SON AV JEAN-CHRISTOPHE GRANGE

 Grangé...Polisiye denince ilk aklıma gelen...En favorim... Tabiki zevkler ve renkler tartışılmaz. İçinizde Jo Nesbo diyen de çıkabilir, Dan Brown da Tess Gerritsen'de.. Hiç birine itirazım yok. Hepsi zevkle okuduğum birbirinden güçlü kalemler ama Jean-Christophe Grangé'nin yeri ayrı bende.

Türkiye'de yayınlanan tüm kitaplarını okudum diyebilirim. Son yayınlanan Küllerin Günü'nü incelerken  2020 Şubat'da yayınlanan Son Avı kaçırdığımı fark ettim..Nasıl gözümden kaçmışsa :) Neyse ikisini de alıp bir solukta okudum ama blogu her zamanki gibi ihmal ettiğim için ancak yazma fırsatı bulabildim. 

Grangé sevme nedenlerimden biri hatta en önemlisi bir çok kitabında mutlaka geçmişten, tarihten esintiler olmasıdır.

Taş Meclisi'nde olduğu gibi Şamanların dünyasını anlatır. Parapsikloji, mucizevi tedaviler, telepatik güçler ile polisiyeyi birleştirir. 

Şeytan Yemini'nde Ruhban okulunun gizemli koridorlarından Vatikan'a götürür okuyucularını...18.yy daki bir saat evinden ve bununla ilgili efsaneleri anlatır. 

Hikayelerini tarihle harmanlaması en çok sevdiğim yönüdür.. Akıcı yazım tarzı da ayrı ama  uzun süredir kitaplarının çevirisini yapan Tankut Gökçe'nin başarısını da yazmadan geçmemek lazım.. 


Son Av'a gelince..  Fransa Almanya sınırında işlenen bir cinayetle başlıyor. Almanya'nın en varlıklı ailelerinden biri olan Geyersbergler'in veliahlarından Jürgen'in her yıl yapılan geleneksel sürek avında ölü bulunmasını araştıran Komiser Niemans ve yardımcısı Ivana henüz ilk cinayetin ipuçları peşinde koşarken Jürgen'in kuzeni Max'ın ölüm haberini alırlar. 

Üst üste gelen iki cinayet ailenin varislerini kimin yok etmek istediği sorunu akla getirir.
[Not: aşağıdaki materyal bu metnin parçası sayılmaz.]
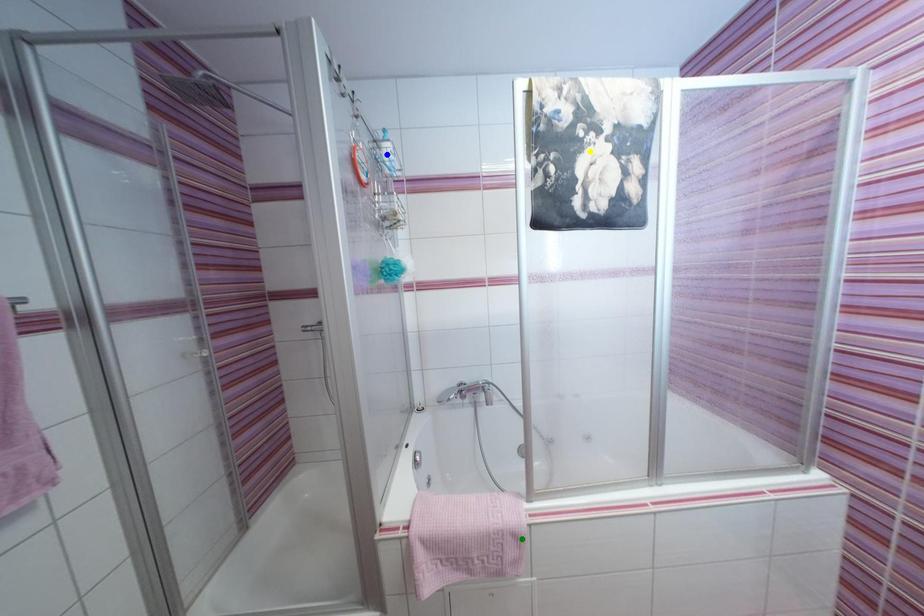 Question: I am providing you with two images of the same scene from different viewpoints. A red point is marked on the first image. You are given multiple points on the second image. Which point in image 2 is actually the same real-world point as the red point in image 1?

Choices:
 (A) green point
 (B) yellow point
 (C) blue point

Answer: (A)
Komiser Niemans ailenin geçmişini araştırmaya başlar. Geyersbergler'in toprağında saldırıya uğrayan çingene kızı, Laura ve Jürgen'in annesinin intiharı, amcaları Franz'ın gençliğinde başına gelen ve tekerlekli sandalyeye bağlı kalmasına neden olan kaza, kökleri Nazilere dayanan Kara Avcıları, yıllar önce soyları tükendiği söylenen röetken cinsi köpeklerin aileye ait ormanda ortaya çıkması ve soybilimci Czukay'ın hayatına mal olan aile ilgili ortaya çıkardığı gerçekler ve Jürgen'in kızkardeşi Kontes Laura...
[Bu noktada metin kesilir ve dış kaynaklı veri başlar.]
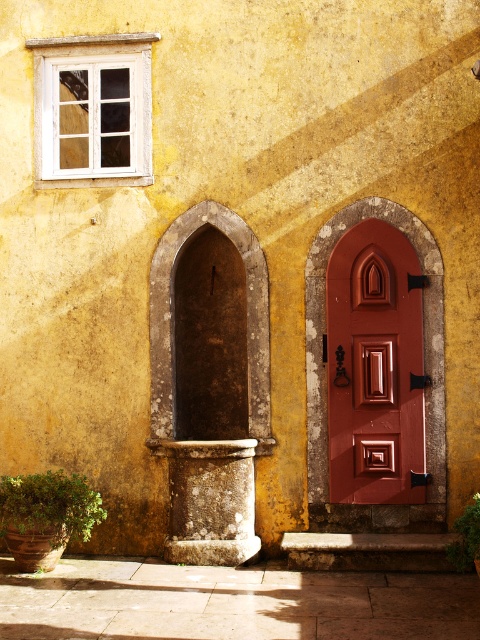 Question: Which object is positioned closest to the white wooden window at upper left?

Choices:
 (A) matte wood door at center
 (B) stone pedestal at center

Answer: (A)

Question: Observing the image, what is the correct spatial positioning of matte wood door at center in reference to white wooden window at upper left?

Choices:
 (A) below
 (B) above

Answer: (A)

Question: Which point is farther to the camera?

Choices:
 (A) matte wood door at center
 (B) brown stone archway at center

Answer: (B)

Question: Can you confirm if white wooden window at upper left is smaller than stone pedestal at center?

Choices:
 (A) yes
 (B) no

Answer: (B)

Question: Which point is farther to the camera?

Choices:
 (A) white wooden window at upper left
 (B) stone pedestal at center
 (C) brown stone archway at center
 (D) matte wood door at center

Answer: (A)

Question: Can you confirm if brown stone archway at center is smaller than stone pedestal at center?

Choices:
 (A) no
 (B) yes

Answer: (A)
Niemans ve Ivana tüm gerçekleri bir bir ortaya çıkarırken Alman meslektaşları ile de cebelleşmek durumunda kalırlar. Bu kadar gerilimin içine sonu gelmese de aşk eklemeyi de ihmal etmemiş Grangé.

Henüz okumayanlar varsa tavsiye ederim Son Av'ı...Her zaman ki gibi sürükleyici...
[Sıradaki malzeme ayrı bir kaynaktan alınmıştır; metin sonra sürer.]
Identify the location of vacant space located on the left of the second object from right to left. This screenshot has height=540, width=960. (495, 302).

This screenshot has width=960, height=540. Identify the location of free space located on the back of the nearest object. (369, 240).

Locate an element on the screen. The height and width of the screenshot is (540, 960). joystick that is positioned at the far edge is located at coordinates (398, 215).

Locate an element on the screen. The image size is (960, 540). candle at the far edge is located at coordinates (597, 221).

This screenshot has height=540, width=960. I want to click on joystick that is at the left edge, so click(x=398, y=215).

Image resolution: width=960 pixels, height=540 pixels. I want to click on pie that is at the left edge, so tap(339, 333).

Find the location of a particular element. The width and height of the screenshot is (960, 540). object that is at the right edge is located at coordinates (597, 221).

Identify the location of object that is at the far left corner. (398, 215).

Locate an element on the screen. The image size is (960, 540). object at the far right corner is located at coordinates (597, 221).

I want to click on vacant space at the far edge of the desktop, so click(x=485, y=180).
Ayrıca bu kitabında neredeyse her iki sayfada bir  Volvo'dan bahsetmesi de dikkatimi çekti. 

"İsveç tuğlası"

"Şimdi aziz ve kutsal Volvo'yla Bad Krozingen yönüne yol alması.."

"Herhangi birinin Volvo'suna bu tür saygısızlık yapmasına.."

Sponsorluk mu almış acaba diye düşünmeden edemedim:)  Aldıysa da iyi yapmış..Volvo da iyi araba hani. Yakışır Grangé...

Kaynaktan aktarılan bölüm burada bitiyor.